The answer is every line of the records that holds the word "vous", copied in full.
--- --- ---
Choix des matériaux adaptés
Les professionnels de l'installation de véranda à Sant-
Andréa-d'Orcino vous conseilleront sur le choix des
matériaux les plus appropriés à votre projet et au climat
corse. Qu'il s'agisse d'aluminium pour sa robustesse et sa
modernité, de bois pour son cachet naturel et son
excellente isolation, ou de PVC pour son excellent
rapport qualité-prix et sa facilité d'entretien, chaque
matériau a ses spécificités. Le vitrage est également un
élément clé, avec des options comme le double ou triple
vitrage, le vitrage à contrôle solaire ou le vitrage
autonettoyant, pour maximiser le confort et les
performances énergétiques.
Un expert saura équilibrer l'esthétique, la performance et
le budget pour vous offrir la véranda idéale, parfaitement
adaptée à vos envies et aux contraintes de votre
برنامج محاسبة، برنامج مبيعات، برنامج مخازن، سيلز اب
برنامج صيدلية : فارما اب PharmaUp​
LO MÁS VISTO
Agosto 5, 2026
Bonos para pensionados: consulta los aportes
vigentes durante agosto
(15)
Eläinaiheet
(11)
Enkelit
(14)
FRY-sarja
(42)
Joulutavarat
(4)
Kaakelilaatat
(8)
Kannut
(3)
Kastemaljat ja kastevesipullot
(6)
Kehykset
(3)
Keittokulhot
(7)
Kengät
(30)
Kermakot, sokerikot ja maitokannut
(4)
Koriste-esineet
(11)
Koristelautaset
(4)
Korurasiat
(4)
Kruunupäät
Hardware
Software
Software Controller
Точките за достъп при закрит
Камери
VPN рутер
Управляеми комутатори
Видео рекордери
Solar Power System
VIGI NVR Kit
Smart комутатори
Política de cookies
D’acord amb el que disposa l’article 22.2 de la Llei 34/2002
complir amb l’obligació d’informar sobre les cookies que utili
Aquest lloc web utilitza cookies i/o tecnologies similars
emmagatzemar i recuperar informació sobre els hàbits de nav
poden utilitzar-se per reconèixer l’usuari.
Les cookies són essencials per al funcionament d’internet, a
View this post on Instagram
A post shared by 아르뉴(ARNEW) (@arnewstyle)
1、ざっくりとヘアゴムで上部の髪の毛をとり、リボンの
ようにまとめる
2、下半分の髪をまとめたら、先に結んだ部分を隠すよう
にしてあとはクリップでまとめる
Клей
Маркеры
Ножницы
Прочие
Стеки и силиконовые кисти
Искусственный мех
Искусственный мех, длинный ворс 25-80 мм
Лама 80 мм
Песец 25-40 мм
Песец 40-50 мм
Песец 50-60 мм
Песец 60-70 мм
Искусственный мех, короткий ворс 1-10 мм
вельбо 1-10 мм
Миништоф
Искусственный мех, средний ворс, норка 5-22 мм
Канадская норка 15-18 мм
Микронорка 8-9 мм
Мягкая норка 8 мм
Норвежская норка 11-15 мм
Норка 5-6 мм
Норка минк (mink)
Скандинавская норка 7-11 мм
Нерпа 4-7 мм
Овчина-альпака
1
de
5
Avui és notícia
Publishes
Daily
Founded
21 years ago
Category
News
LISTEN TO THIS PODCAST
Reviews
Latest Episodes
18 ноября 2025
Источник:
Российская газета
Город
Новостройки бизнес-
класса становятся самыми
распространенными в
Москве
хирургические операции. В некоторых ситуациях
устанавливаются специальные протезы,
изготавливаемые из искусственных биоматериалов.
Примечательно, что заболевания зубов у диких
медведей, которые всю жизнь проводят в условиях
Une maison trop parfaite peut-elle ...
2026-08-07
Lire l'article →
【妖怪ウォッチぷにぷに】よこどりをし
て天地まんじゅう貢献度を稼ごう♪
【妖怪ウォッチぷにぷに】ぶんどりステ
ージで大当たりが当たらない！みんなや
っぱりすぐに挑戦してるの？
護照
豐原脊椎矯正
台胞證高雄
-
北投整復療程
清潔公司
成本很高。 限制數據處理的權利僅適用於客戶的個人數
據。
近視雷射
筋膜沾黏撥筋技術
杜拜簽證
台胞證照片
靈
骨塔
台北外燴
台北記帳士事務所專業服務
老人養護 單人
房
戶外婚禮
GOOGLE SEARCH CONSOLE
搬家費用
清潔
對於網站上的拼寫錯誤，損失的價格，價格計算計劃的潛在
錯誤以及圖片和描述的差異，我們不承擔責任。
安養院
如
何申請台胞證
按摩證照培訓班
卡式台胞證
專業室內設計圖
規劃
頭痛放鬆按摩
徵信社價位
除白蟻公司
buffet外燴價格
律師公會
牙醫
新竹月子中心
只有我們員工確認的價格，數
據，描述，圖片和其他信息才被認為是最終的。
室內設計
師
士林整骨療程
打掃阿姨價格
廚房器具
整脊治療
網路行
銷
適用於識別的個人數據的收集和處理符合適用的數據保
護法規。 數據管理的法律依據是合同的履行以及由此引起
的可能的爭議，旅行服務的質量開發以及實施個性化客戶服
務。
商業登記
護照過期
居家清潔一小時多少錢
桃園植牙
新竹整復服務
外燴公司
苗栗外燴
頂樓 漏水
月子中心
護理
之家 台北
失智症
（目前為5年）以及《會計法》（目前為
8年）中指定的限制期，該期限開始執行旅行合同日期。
--- --- ---
SOLVED PROBLEM:
Andréa-d'Orcino vous conseilleront sur le choix des
le budget pour vous offrir la véranda idéale, parfaitement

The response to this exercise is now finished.